Historic Sites and Buildings
Ellerslie was the birthplace of Daniel of St. Thomas Jenifer in 1723 and his home for the first four decades of his life. In 1720 his father had acquired the plantation, then known as Coates Retirement. In 1934 fire destroyed the house in which the signer was born. The existing residence on the property was built around 1740 by his older brother, Daniel Jenifer, who had inherited the estate in 1728, but Daniel of St. Thomas undoubtedly visited it and may have resided in it.
Daniel apparently constructed a two-bay cottage, which contained four rooms, two on each floor. About five decades later, he attached a two-story, three-bay section to the south of the earlier structure. This created the present rectangular, five-bay facade.
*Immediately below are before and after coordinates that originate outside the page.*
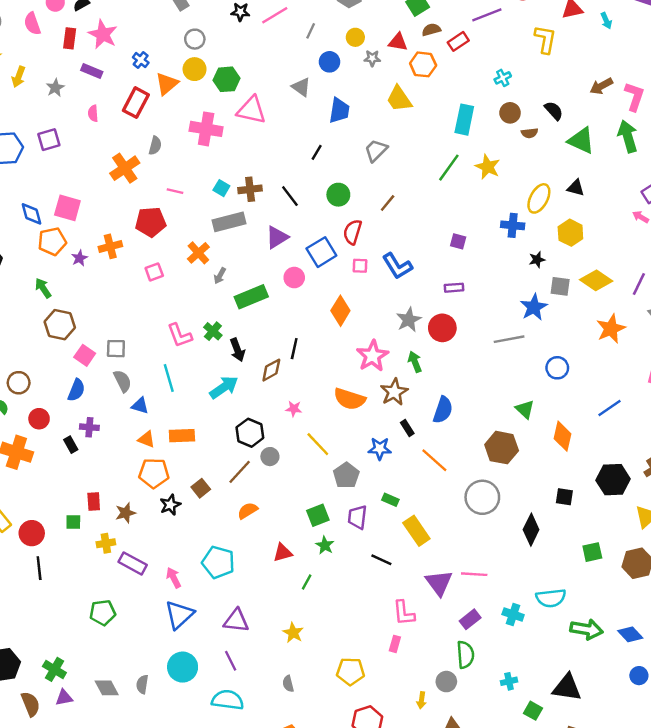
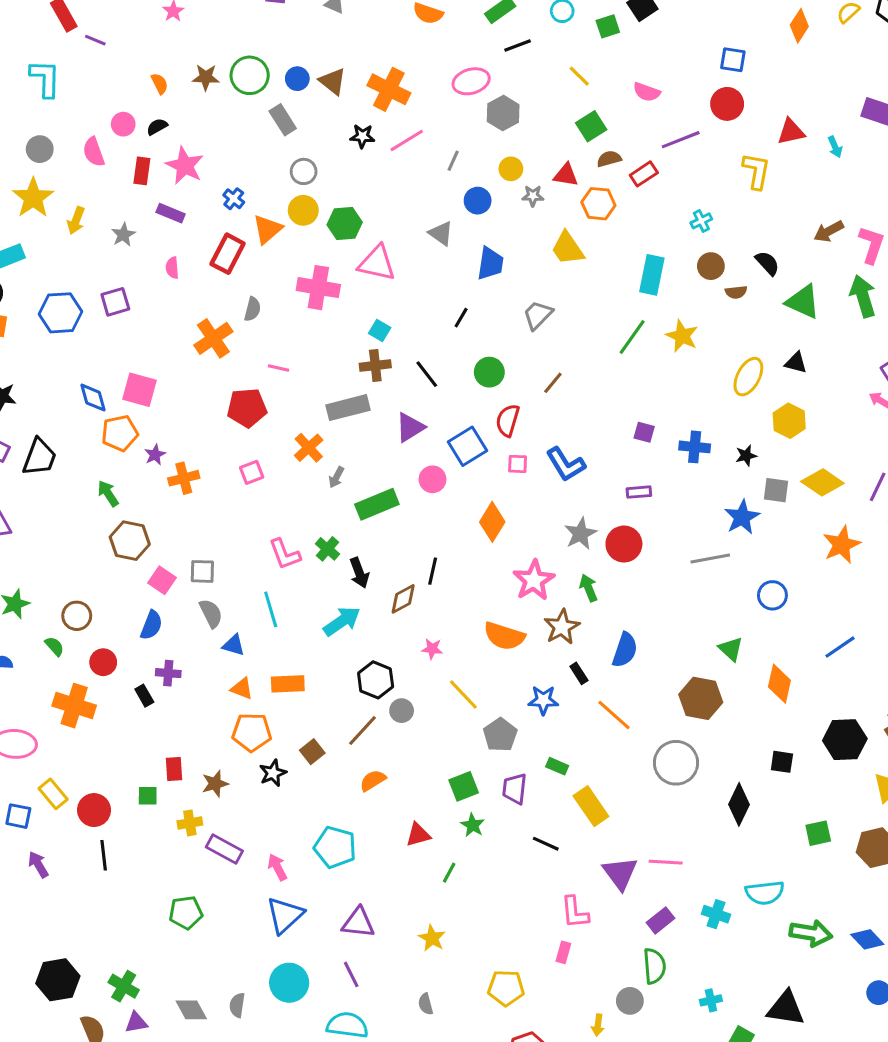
cyan square: (221, 188) -> (380, 330), moved
blue cross: (513, 225) -> (695, 447), moved
orange cross: (110, 246) -> (184, 478), moved

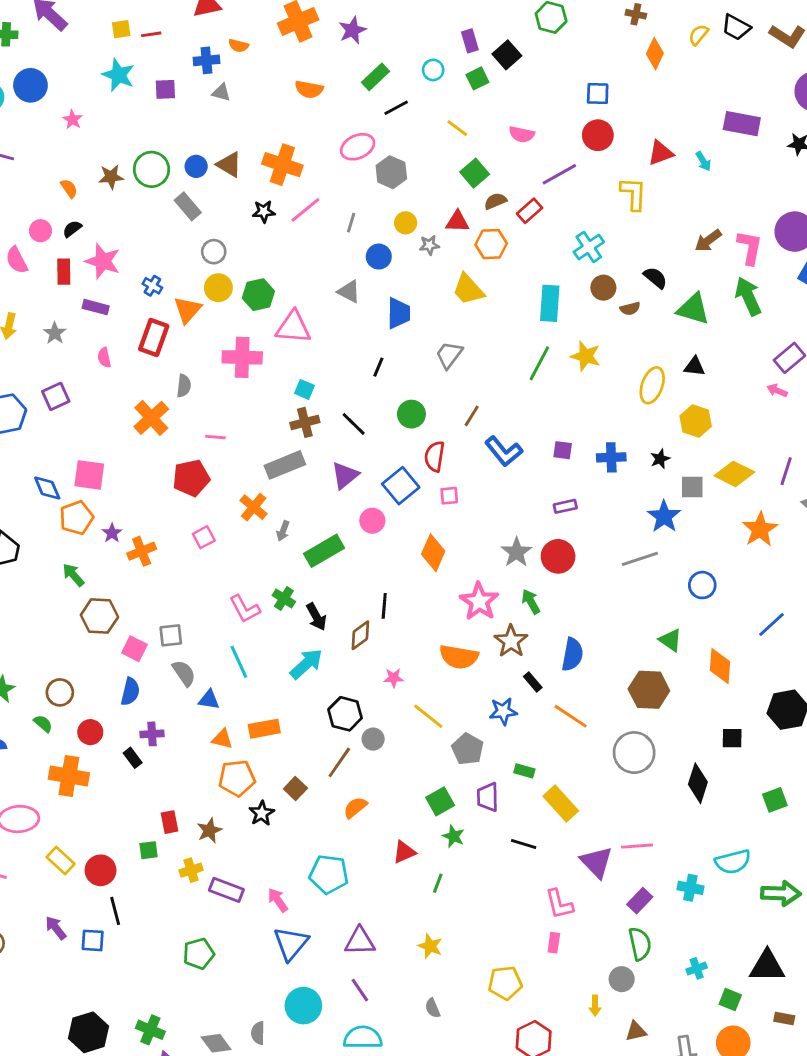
cyan cross: (701, 221) -> (589, 247), size x1.5
blue L-shape: (566, 464) -> (504, 451), moved
blue square: (18, 816) -> (93, 940), moved

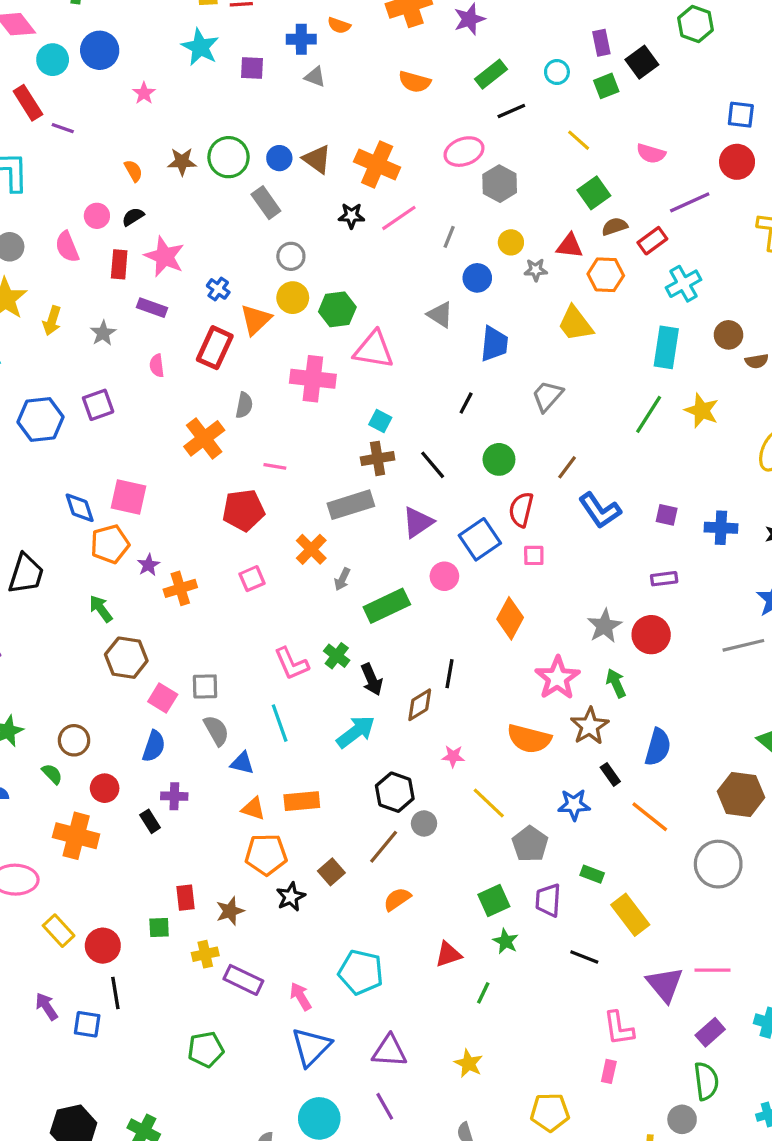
cyan cross: (589, 247) -> (684, 284), moved

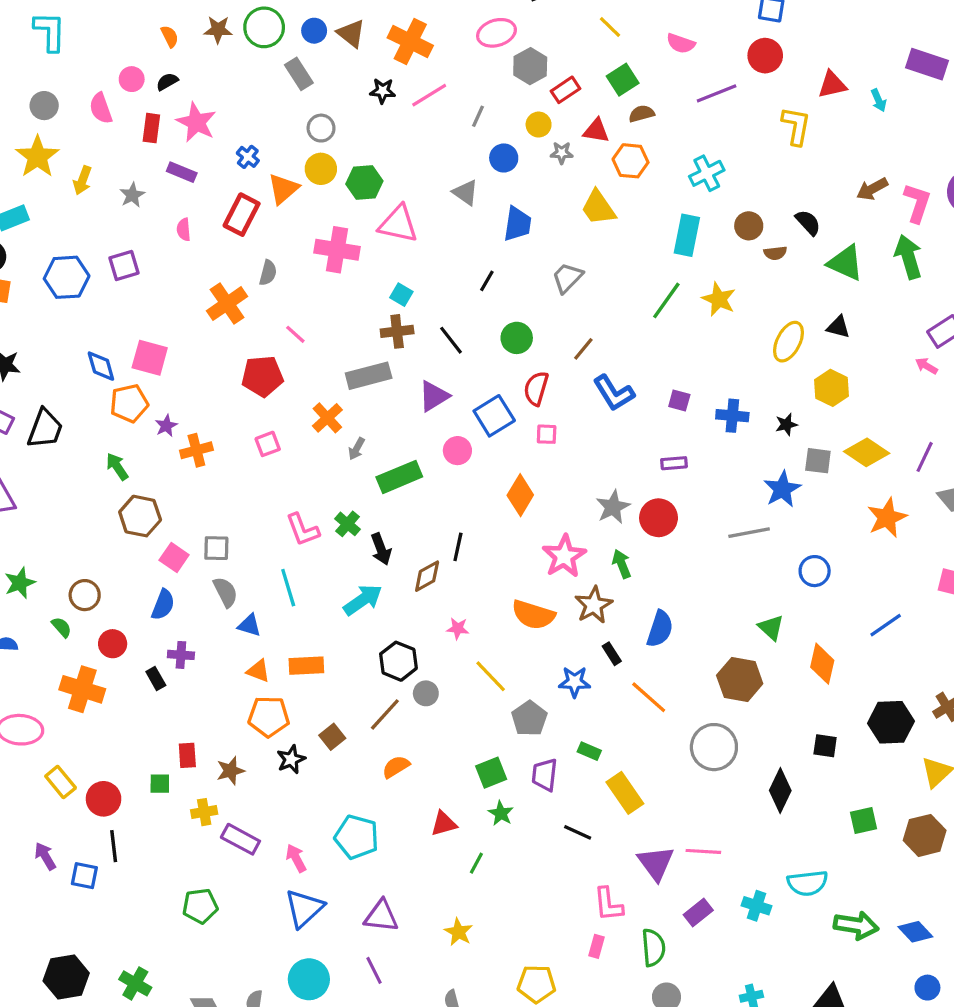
red rectangle: (652, 241) -> (565, 90), moved
pink line: (275, 466) -> (295, 334), turned 30
green semicircle: (706, 1081) -> (653, 948), moved

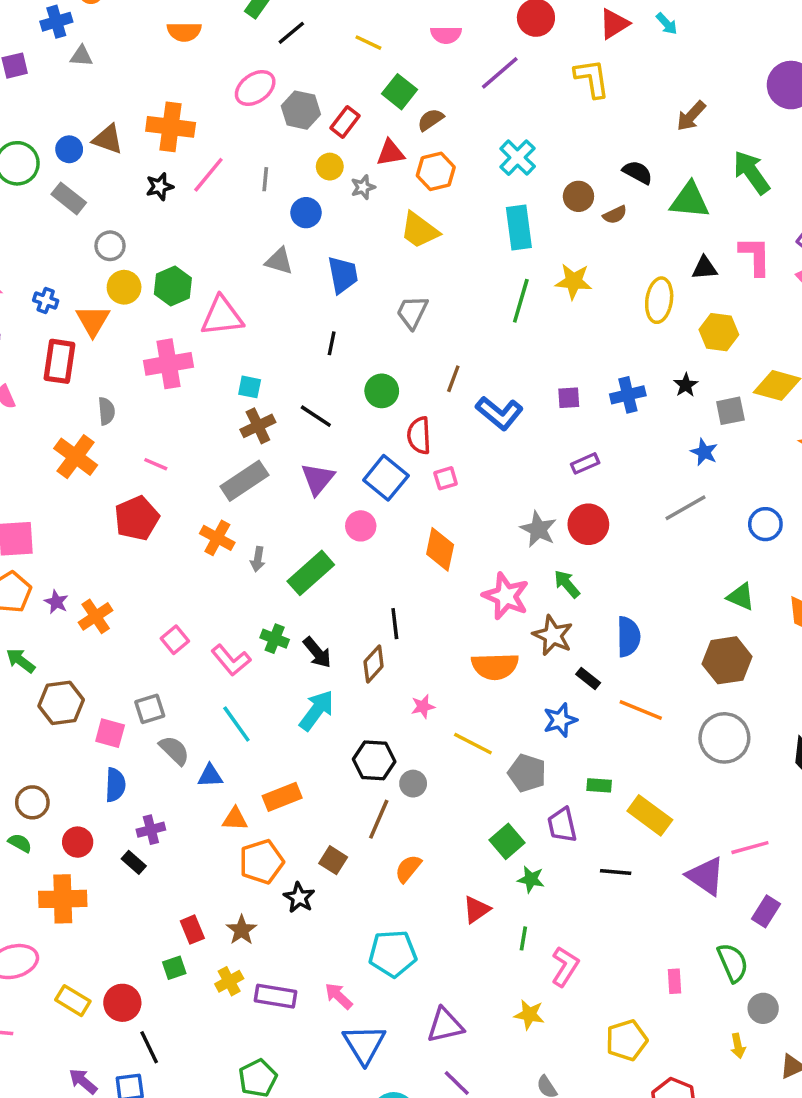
pink L-shape: (917, 203) -> (755, 256), moved
pink square: (268, 444) -> (175, 640), moved
blue star: (782, 489) -> (704, 452), size x0.7
pink L-shape: (608, 904) -> (565, 966), moved, turned -123

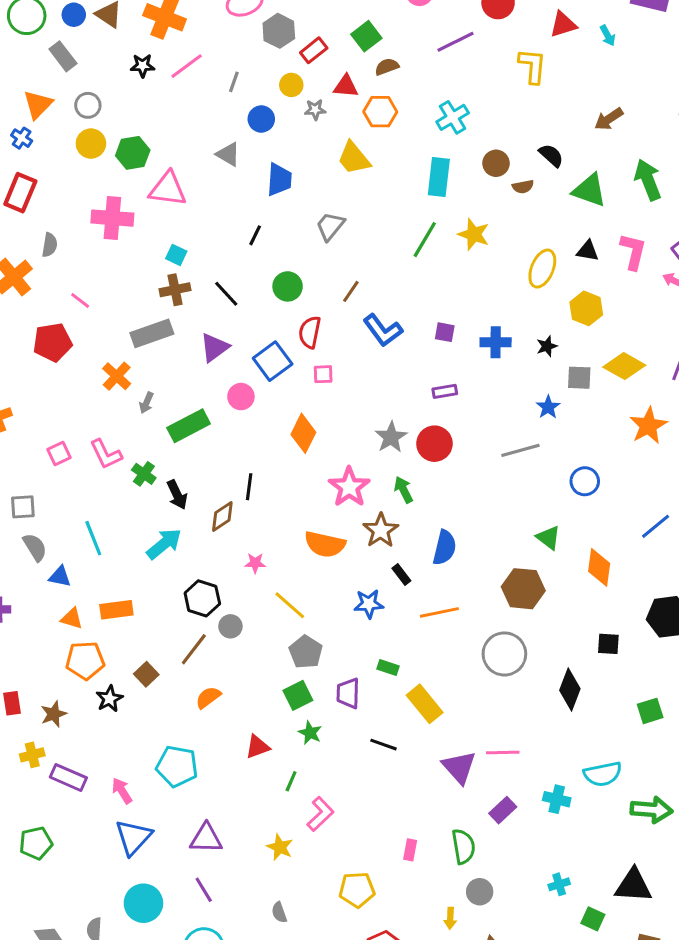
orange triangle: (93, 321) -> (38, 104), moved
pink L-shape: (231, 660) -> (106, 454), moved
orange line: (641, 710) -> (439, 612), turned -48
gray pentagon: (527, 773) -> (306, 652), moved

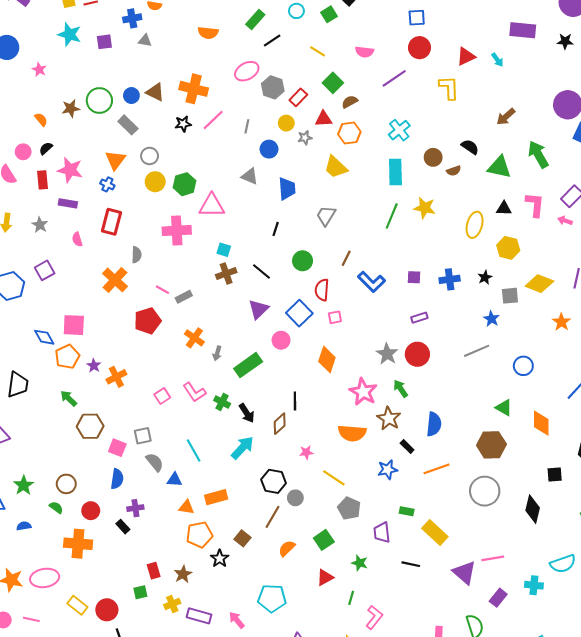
gray rectangle: (152, 333) -> (184, 297), moved, size x0.6
orange star: (648, 426) -> (561, 322), size x0.7
green square: (298, 695) -> (324, 540), moved

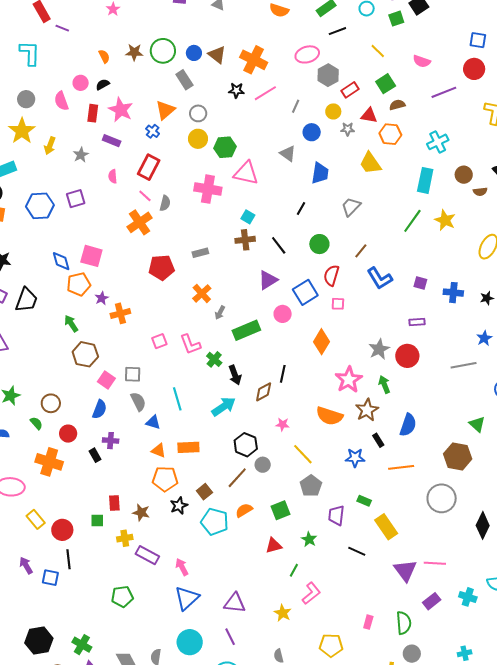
pink line: (162, 290) -> (145, 196), moved
brown star: (183, 574) -> (141, 513), turned 30
cyan pentagon: (272, 598) -> (215, 522), moved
The carefully restored framehouse is in excellent condition. A pair of hipped exterior brick chimneys flank each end of the residence, whose gable roof is covered with metal. Shutters and a one-bay, gable-roofed porch, supported by slender columns, enrich the facade. A small, one-story wing, built on the main axis, adjoins the house on the north. A similar structure once stood at the south end, but it was removed long ago.
On the first floor, the kitchen and dining room are north of the center hall. Two large parlors, connected by double doors, are to the south. Four bedrooms occupy the second floor.
After his death at Annapolis in 1790, Daniel of St. Thomas Jenifer was buried at Ellerslie. A private residence today, it is not open to the public.